Eliot had been alone for so much of his life that he’d all but forgotten there could be an alternative. He was a drifter, and that was that. People tried, occasionally, to befriend him but it always became apparent that he was not interested in their friendship. He was alone, and content enough to be so.
It hadn’t always been that way. There had been the almost bright years of tentative hope, the times when he dreamed of it being another way. The cosmos had always whispered a promise that there was another for everyone. Eliot saw it in nature, in the most unlikely couplings, and it created an ache inside. He searched their eyes, offered them his reluctant smile, but he could not find his promised other. In time he accepted that the cosmic whisper was a lie. For some, Eliot knew, there was simply solitude.
Eliot sometimes thought that if he had been a different type of person, a more robust character, he might have handled his secret differently, and that could have made the world of difference. Instead of hiding it like a thing of shame, another person might have held it up with pride. They might even have had the temerity to present it to a disbelieving (and dare he think it – awestruck?) world as a gift from God. Why not? Some are adulated for their talent, but what was talent but an oddity fate had bestowed upon them? Searing beauty, a heavenly voice, insatiable curiosity or skill with a ball, these were nothing more than chance results of genetic fate, and yet those blessed with such oddities conquered the world.
But there would be no world-conquering for Eliot. When his peculiarity had first been noticed by someone outside the family, his father had taught him the tricks of concealment and thus ushered in the shame. If only during those sensitive years when he saw kingdoms in the clouds and marveled at the mystery of a creature as alien as a lizard cocking its head to look a boy in the eye, when he was a soft and unshaped thing, if only his father had treated it all with less reverence Eliot might have conquered the world. Or at least been a part of it.
But he had been told by his father that it was a thing to be concealed, so Eliot concealed. He learned the tricks, learned how to appear normal, he learned to deceive. When that period of his time had passed when he hoped there might be the luxury of another, he wandered.
And eventually, he wondered: If I can’t be me, why am I here?
Eliot decided that there must be another place for him. No place on this Earth, but some other place. He eventually decided it was time to leave.
On a clear, still night, exposed to the white glare of a full moon, Eliot climbed the disused bridge. He climbed the rusted iron with the same stoicism he’d performed all his tasks through all his life. Each task was simply something that must be done.
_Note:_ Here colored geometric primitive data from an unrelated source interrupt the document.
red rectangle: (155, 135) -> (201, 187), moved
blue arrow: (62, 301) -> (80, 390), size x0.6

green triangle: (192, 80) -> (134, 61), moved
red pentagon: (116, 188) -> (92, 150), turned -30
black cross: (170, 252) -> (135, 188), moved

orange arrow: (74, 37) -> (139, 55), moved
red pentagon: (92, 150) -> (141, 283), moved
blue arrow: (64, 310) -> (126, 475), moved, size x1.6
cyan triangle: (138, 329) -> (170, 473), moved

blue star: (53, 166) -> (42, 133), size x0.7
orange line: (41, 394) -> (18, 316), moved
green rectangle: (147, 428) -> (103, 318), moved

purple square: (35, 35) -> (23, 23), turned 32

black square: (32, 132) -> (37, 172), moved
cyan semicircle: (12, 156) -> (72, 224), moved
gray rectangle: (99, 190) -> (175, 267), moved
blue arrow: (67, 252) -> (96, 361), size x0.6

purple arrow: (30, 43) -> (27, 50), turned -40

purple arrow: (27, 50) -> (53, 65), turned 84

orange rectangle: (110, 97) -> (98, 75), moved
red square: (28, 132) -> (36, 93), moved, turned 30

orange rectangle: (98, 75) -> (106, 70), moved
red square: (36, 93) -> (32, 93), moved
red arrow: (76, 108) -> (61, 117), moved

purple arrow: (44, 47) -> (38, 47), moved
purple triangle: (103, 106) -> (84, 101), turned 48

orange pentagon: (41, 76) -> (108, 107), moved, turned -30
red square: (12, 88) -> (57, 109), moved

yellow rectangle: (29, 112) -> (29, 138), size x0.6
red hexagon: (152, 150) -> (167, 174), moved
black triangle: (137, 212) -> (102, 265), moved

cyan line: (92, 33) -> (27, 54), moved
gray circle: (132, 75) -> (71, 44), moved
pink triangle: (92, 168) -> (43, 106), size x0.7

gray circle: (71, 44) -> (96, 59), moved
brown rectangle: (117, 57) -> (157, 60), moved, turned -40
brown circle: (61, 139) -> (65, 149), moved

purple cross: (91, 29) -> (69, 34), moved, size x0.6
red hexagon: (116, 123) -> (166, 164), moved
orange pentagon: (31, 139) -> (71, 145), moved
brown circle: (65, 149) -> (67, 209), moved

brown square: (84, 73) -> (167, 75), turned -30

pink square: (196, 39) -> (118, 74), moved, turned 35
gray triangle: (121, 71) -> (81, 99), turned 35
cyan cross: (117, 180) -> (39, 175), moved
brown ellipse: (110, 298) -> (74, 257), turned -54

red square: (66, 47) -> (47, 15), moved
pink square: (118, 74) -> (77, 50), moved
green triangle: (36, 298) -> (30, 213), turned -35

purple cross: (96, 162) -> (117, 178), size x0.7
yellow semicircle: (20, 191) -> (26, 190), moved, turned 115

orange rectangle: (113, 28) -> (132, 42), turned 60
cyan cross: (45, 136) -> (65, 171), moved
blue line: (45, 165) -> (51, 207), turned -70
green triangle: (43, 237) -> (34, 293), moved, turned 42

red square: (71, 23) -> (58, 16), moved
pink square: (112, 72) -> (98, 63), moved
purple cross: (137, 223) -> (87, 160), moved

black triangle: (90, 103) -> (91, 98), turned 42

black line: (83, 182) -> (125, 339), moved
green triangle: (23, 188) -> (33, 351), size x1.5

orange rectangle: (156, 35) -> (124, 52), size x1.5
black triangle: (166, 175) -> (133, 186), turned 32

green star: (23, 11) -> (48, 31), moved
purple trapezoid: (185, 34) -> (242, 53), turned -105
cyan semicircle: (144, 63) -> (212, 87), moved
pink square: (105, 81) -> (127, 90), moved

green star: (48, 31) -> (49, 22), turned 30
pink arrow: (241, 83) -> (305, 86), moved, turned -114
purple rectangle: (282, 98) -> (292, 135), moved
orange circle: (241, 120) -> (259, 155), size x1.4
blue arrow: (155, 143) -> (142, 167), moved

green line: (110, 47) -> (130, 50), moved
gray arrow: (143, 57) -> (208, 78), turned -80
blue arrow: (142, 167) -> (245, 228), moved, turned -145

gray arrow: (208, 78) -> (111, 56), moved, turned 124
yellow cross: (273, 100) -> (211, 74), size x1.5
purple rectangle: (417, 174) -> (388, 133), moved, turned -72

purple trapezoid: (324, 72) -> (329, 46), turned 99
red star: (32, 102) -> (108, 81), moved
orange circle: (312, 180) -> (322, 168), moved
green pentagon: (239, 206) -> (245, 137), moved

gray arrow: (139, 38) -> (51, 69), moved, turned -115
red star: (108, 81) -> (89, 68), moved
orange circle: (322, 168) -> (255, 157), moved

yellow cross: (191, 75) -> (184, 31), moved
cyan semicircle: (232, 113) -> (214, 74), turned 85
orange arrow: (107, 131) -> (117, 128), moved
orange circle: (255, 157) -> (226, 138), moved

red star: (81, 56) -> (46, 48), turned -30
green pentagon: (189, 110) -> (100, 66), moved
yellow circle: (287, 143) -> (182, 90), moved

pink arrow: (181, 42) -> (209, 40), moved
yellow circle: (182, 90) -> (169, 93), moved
Eliot was not expecting to see someone else on the bridge. He had intended to end his life the way he had lived it, but here was this other peering out into the void, and Eliot could sense somehow that she too had had enough of life in this world. And where Eliot had considered his own solitary departure the most natural thing, he felt a shock of unbearable sadness that another could feel the same.
She saw him in the moonlight, just as she was about to leap, and it was just as though Eliot had caught her, caught her in his arms, caught her just in time.
The full moon stared blankly down at them, and when Eliot had somehow convinced her that there was more left to be done, she noticed Eliot’s secret, and she was puzzled.
“You have two shadows,” she told him. “How is that so?”
And Eliot, gazing down, smiled with a joy he’d never felt in his entire life.
“You have no shadow,” Eliot replied. “How is that so?”
They moved closer together and looked down at their two shadows, and saw a new beginning.